222, Lot: 299. Estimate $200.
Sold for $420. This amount does not include the buyer’s fee.

PONTUS, Heracleopolis (as Sebastopolis). Gallienus. AD 253-268. Æ 27mm (14.12 g, 11h). Dated CY 266 (AD 263/4). Laureate, draped, and cuirassed bust right, seen from behind / Herakles standing right, battling the Nemean lion. RG 24; SNG von Aulock 137. VF, brown patina with some hard green deposits.


From the J.P. Righetti Collection, 8202. Ex Münzen und Medaillen 13 (9 October 2003), lot 276; Sternberg 25 (25-26 November 1991), lot 427.

Herakles (Hercules), made temporarily insane by the goddess Hera, murdered his wife and children. Once recovered, and distressed by his actions, he consulted the Delphic Oracle to find a means of expiating his sin.

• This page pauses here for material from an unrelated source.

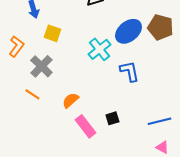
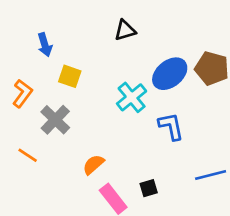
orange line: (32, 94) -> (28, 155), moved
blue line: (159, 121) -> (211, 175), moved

As a punishment, Apollo replied that the hero would have to serve his cousin Eurystheus, the king of Tiryns and a man whom Herakles despised, for a period of twelve years. Because Eurystheus also hated Herakles, he devised a series of ten feats of such difficulty that they would be either insurmountable, or Herakles would die in the attempt. Because Herakles received assistance in completing two of the tasks, Eurystheus added two more. Each labor became more fantastic, and eventually Herakles was compelled to break the bonds of the supernatural in order to complete his task. Once he accomplished the Labors, he was absolved of his guilt, and proceeded to perform many other heroic feats.

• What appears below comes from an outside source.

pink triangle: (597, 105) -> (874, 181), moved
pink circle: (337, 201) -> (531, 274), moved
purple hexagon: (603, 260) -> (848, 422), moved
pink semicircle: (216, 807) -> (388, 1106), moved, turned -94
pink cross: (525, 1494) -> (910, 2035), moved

The First Labor was to slay the Nemean Lion and bring back its skin. The Nemean Lion, called thus as it had been terrorizing the area around Nemea, had a skin so thick that it was impenetrable to weapons. After making futile attempts to subdue it with his weapons, Hercules cast them aside and wrestled the lion to the ground, eventually killing it by thrusting his arm down its throat and choking it to death. Skinning the beast was no easy task, either. After Herakles spent hours trying unsuccessfully to skin the lion, Athena, in the guise of an old crone, appeared to him, and convinced him to use the creature’s own claws to cut the hide. Thereafter, the hide became the hero’s own impenetrable armor. When Eurystheus saw Herakles wearing his new fearsome outfit, he hid in a large bronze jar, and thenceforth commanded the hero through a herald.